L’Ecole militaire de la flotte qui délivre une formation adaptée aux officiers de marine ou aux officiers spécialisés de la marine issus du recrutement interne.
L’Ecole des mousses , qui, vingt et un ans après sa fermeture en 1988, va rouvrir ses portes à Brest, en septembre 2009, sur le site du Centre d'instruction naval(CIN) avec 150 garçons et filles de 16 à 17 ans.
Jeunes matelots au CIN
Crédit : Marine nationale
6/ L’Etablissement Public d’Insertion de la Défense (EPIDE)
La mission de l'EPIDEest d'assurer l'insertion sociale et professionnelle de jeunes, âgés entre 18 et 22 ans, en difficulté scolaire, sans qualification ni emploi, en risque de marginalisation, et volontaires au terme d'un projet éducatif global. Les besoins sont importants car les journées d’appel de préparation pour la défense (JAPD) permettent d’identifier chaque année environ 60 000 jeunes en difficulté sur 800 000.
La possibilité d’embarquer à bord de grands voiliers serait extrêmement gratifiante pour des jeunes qui ont besoin d’être reconnus, d’avoir une responsabilité sociale, de découvrir un milieu fort, et, en fait, de trouver une nouvelle famille capable de les structurer d’une façon saine.
Il serait même possible de compter sur des anciens de la Marine Nationale, de la Marine Marchande et de la Pêche, pour encadrer ces jeunes et réduire les coûts équipages.

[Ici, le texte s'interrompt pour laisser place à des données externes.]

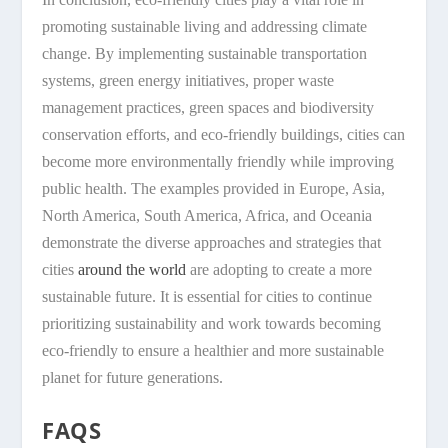
promoting sustainable living and addressing climate
change. By implementing sustainable transportation
systems, green energy initiatives, proper waste
management practices, green spaces and biodiversity
conservation efforts, and eco-friendly buildings, cities can
become more environmentally friendly while improving
public health. The examples provided in Europe, Asia,
North America, South America, Africa, and Oceania
demonstrate the diverse approaches and strategies that
cities
around the world
are adopting to create a more
sustainable future. It is essential for cities to continue
prioritizing sustainability and work towards becoming
eco-friendly to ensure a healthier and more sustainable
planet for future generations.
FAQS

Une telle action sociale est déjà réalisée par l’association « Les Clippers de France » qui encadre des jeunes, notamment ceux de l’APIDE, par des « Seniors », suivant en cela l’idée du Vice-Amiral d’Escadre Charles-Henri Méchet.
Gabiers à bord du « Gorch Fock »
Crédit : Bundeswehr
7/ Une dimension océanographique
Les navires proposés, de 84 mètres de longueur au pont, sont suffisamment vastes pour contenir un laboratoire de biologie marine doté des meilleures installations scientifiques (ex : chromatographie en phase gazeuse) permettant une analyse en continu de la pollution des océans, de la température, de la salinité, du PH, etc… et cette possibilité doit être étudiée.

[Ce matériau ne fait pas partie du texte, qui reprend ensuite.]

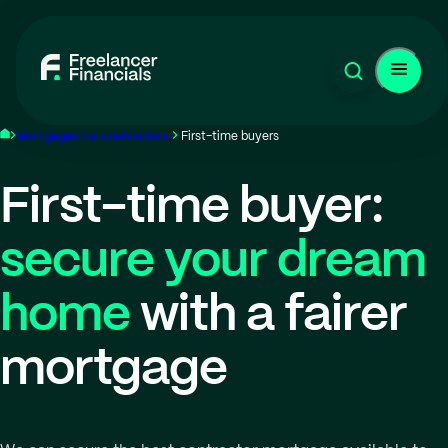
Mortgages for contractors
First-time buyers
First-time buyer:
secure your dream
home
with a fairer
mortgage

Une telle dimension océanographique pourrait être développée en partenariat avec l’IFREMER, ainsi que par les universités, et apporterait à la recherche océanographique française des moyens supplémentaires tout en sensibilisant les équipages, et le public, sur la nécessité de sauvegarder les océans.
La surveillance de notre environnement est vitale pour l’avenir de l’humanité car, comme le souligne l’astrophysicien Roger-Maurice Bonnet « la Terre est notre vaisseau spatial et nous n’aurons pas de planète de secours ».
Il est de notre devoir d’apporter une surveillance constante à l’état de notre biosphère, et en particulier l’état des océans, et c’est ce que fait déjà la Marine Nationale avec ses navires océanographiquescomme le Beautemps-Beaupré.
Le Beautemps-Beaupré
Crédit : Marine nationale
L’installation d’un laboratoire océanographique à bord de deux « Statsraad Lehmkuhl » armés par la Marine Nationale serait ainsi en continuité avec les missions de service public de la Marine qui s’est déjà fortement investie dans la recherche océanographique ainsi que dans la lutte contre la pollution maritime.
CONCLUSION
Je vous ai présenté un ensemble de propositions (liste non exhaustive) et d’études qui méritent, bien sûr, un développement approfondi, mais l’intérêt manifesté par l’Amiral Pierre Soudan, ainsi que par les officiers responsables de l’enseignement à l’Ecole Navale, rend tout à fait possible d’envisager la construction de deux « Statsraad Lehmkuhl » destinés aux écoles de la Marine Nationale ainsi qu’au développement de la coopération avec les autres Marines de la planète.
De plus, la construction de deux grands voiliers-écoles, accessibles aux jeunes Français, et aux jeunes Françaises, serait extrêmement bien perçue par le public en raison d’une crise économique majeure, particulièrement déstabilisatrice, où les jeunes, et les moins jeunes, ont besoin de retrouver des repères, et des valeurs.